• _What needs to be done_
Set the data down again, exactly as it appears below.

• _Available records_
——

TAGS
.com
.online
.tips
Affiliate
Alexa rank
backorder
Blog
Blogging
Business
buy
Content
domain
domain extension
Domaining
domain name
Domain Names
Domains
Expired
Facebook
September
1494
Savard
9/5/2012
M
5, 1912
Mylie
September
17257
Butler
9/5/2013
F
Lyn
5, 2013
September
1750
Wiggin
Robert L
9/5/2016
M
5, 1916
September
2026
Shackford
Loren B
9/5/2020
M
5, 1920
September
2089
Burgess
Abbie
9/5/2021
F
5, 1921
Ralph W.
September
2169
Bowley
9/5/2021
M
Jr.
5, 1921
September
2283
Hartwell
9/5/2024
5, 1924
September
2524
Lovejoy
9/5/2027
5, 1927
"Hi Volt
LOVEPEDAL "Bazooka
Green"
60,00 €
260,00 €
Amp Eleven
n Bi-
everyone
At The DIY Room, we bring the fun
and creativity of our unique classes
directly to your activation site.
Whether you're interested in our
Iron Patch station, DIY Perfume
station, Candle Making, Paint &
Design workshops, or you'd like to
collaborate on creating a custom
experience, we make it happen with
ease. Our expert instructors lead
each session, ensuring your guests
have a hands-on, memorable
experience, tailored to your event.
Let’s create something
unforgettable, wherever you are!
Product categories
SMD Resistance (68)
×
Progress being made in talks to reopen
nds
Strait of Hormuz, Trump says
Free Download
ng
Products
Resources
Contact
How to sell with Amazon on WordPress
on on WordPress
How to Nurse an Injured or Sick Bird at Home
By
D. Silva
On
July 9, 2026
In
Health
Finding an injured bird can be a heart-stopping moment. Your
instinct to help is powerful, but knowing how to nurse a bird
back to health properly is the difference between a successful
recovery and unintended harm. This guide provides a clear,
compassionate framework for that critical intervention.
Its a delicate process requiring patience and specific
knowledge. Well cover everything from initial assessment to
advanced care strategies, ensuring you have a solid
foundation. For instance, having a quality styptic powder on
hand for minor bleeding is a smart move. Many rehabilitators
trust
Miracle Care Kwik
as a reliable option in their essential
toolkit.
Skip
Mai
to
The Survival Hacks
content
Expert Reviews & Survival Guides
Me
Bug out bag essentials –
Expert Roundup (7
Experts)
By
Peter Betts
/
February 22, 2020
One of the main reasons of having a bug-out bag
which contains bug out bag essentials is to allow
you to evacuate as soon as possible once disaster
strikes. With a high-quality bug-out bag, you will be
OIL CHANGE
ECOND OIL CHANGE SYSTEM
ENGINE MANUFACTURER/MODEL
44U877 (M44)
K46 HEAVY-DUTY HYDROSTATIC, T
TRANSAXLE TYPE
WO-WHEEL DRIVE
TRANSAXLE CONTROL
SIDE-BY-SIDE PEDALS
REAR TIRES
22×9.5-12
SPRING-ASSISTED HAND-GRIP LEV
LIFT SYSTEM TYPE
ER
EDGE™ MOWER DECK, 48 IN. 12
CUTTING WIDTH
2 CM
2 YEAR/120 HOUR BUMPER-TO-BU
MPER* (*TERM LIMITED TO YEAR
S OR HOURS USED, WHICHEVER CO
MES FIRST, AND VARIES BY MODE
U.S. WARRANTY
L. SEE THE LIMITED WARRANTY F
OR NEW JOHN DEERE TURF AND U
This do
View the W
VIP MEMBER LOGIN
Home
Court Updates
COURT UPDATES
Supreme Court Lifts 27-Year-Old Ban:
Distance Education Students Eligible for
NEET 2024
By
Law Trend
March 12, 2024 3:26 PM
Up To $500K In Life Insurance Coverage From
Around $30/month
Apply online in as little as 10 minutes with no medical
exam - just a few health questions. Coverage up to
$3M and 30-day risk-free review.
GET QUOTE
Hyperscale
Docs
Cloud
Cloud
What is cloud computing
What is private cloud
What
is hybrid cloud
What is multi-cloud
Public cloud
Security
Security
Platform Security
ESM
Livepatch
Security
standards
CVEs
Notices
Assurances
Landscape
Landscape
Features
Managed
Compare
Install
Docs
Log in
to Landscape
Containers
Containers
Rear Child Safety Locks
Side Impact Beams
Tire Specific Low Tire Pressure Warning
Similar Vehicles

——

• _Exercise output_
TAGS
.com
.online
.tips
Affiliate
Alexa rank
backorder
Blog
Blogging
Business
buy
Content
domain
domain extension
Domaining
domain name
Domain Names
Domains
Expired
Facebook
September
1494
Savard
9/5/2012
M
5, 1912
Mylie
September
17257
Butler
9/5/2013
F
Lyn
5, 2013
September
1750
Wiggin
Robert L
9/5/2016
M
5, 1916
September
2026
Shackford
Loren B
9/5/2020
M
5, 1920
September
2089
Burgess
Abbie
9/5/2021
F
5, 1921
Ralph W.
September
2169
Bowley
9/5/2021
M
Jr.
5, 1921
September
2283
Hartwell
9/5/2024
5, 1924
September
2524
Lovejoy
9/5/2027
5, 1927
"Hi Volt
LOVEPEDAL "Bazooka
Green"
60,00 €
260,00 €
Amp Eleven
n Bi-
everyone
At The DIY Room, we bring the fun
and creativity of our unique classes
directly to your activation site.
Whether you're interested in our
Iron Patch station, DIY Perfume
station, Candle Making, Paint &
Design workshops, or you'd like to
collaborate on creating a custom
experience, we make it happen with
ease. Our expert instructors lead
each session, ensuring your guests
have a hands-on, memorable
experience, tailored to your event.
Let’s create something
unforgettable, wherever you are!
Product categories
SMD Resistance (68)
×
Progress being made in talks to reopen
nds
Strait of Hormuz, Trump says
Free Download
ng
Products
Resources
Contact
How to sell with Amazon on WordPress
on on WordPress
How to Nurse an Injured or Sick Bird at Home
By
D. Silva
On
July 9, 2026
In
Health
Finding an injured bird can be a heart-stopping moment. Your
instinct to help is powerful, but knowing how to nurse a bird
back to health properly is the difference between a successful
recovery and unintended harm. This guide provides a clear,
compassionate framework for that critical intervention.
Its a delicate process requiring patience and specific
knowledge. Well cover everything from initial assessment to
advanced care strategies, ensuring you have a solid
foundation. For instance, having a quality styptic powder on
hand for minor bleeding is a smart move. Many rehabilitators
trust
Miracle Care Kwik
as a reliable option in their essential
toolkit.
Skip
Mai
to
The Survival Hacks
content
Expert Reviews & Survival Guides
Me
Bug out bag essentials –
Expert Roundup (7
Experts)
By
Peter Betts
/
February 22, 2020
One of the main reasons of having a bug-out bag
which contains bug out bag essentials is to allow
you to evacuate as soon as possible once disaster
strikes. With a high-quality bug-out bag, you will be
OIL CHANGE
ECOND OIL CHANGE SYSTEM
ENGINE MANUFACTURER/MODEL
44U877 (M44)
K46 HEAVY-DUTY HYDROSTATIC, T
TRANSAXLE TYPE
WO-WHEEL DRIVE
TRANSAXLE CONTROL
SIDE-BY-SIDE PEDALS
REAR TIRES
22×9.5-12
SPRING-ASSISTED HAND-GRIP LEV
LIFT SYSTEM TYPE
ER
EDGE™ MOWER DECK, 48 IN. 12
CUTTING WIDTH
2 CM
2 YEAR/120 HOUR BUMPER-TO-BU
MPER* (*TERM LIMITED TO YEAR
S OR HOURS USED, WHICHEVER CO
MES FIRST, AND VARIES BY MODE
U.S. WARRANTY
L. SEE THE LIMITED WARRANTY F
OR NEW JOHN DEERE TURF AND U
This do
View the W
VIP MEMBER LOGIN
Home
Court Updates
COURT UPDATES
Supreme Court Lifts 27-Year-Old Ban:
Distance Education Students Eligible for
NEET 2024
By
Law Trend
March 12, 2024 3:26 PM
Up To $500K In Life Insurance Coverage From
Around $30/month
Apply online in as little as 10 minutes with no medical
exam - just a few health questions. Coverage up to
$3M and 30-day risk-free review.
GET QUOTE
Hyperscale
Docs
Cloud
Cloud
What is cloud computing
What is private cloud
What
is hybrid cloud
What is multi-cloud
Public cloud
Security
Security
Platform Security
ESM
Livepatch
Security
standards
CVEs
Notices
Assurances
Landscape
Landscape
Features
Managed
Compare
Install
Docs
Log in
to Landscape
Containers
Containers
Rear Child Safety Locks
Side Impact Beams
Tire Specific Low Tire Pressure Warning
Similar Vehicles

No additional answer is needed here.